Galetta is a dispersed rural community[1] in West Carleton-March Ward in rural western Ottawa, Ontario, Canada. It is located on the Mississippi River near its mouth in the Ottawa River. Once part of Fitzroy Township and later West Carleton, it is now part of the city of Ottawa.

Galetta and the Mississippi River

According to the Canada 2011 Census, the population of Galetta's Dissemination Area was 545,[2] which also includes nearby communities Vydon Acres, Marshall Bay and part of Mohr Corners.

History

The area was first settled in 1823. It was originally named Hubbell's Falls after James Hubbell.

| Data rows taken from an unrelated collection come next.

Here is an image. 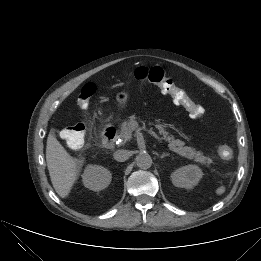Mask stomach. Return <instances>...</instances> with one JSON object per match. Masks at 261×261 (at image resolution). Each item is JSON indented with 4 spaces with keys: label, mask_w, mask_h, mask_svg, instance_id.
Wrapping results in <instances>:
<instances>
[{
    "label": "stomach",
    "mask_w": 261,
    "mask_h": 261,
    "mask_svg": "<svg viewBox=\"0 0 261 261\" xmlns=\"http://www.w3.org/2000/svg\"><path fill=\"white\" fill-rule=\"evenodd\" d=\"M116 101L119 109H125L128 105L129 95L126 92L116 94Z\"/></svg>",
    "instance_id": "1"
}]
</instances>
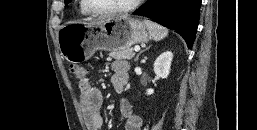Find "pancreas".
<instances>
[{
  "label": "pancreas",
  "instance_id": "obj_1",
  "mask_svg": "<svg viewBox=\"0 0 257 130\" xmlns=\"http://www.w3.org/2000/svg\"><path fill=\"white\" fill-rule=\"evenodd\" d=\"M134 55L132 48H123L109 53V56L116 60H131Z\"/></svg>",
  "mask_w": 257,
  "mask_h": 130
}]
</instances>
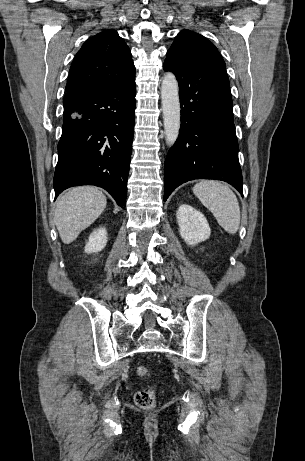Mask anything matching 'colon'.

The Post Office was established in 1850, and was kept at Riddle's or Mohr's Corners, James Riddle served as postmaster in 1866. By 1866, Hubbell's Falls was a village with a population of about 200 in the township of Fitzroy, on the Mississippi river. The river here has a fall of twenty feet. It contained a school, with an average attendance of forty.five pupils.[3]

It was renamed Steen's Falls after James Steen who built a mill here, and finally Galetta in 1873 after James Galetti Whyte who also built mills on the river here.

In 1892, the Ottawa, Arnprior and Parry Sound Railway built a line through the town, which later became a branch line on the Canadian National Railway. Since 1974, use has been limited.

A small hydroelectric plant on the Mississippi River is in Galetta, operational since 1907, now the property of TransAlta.[4]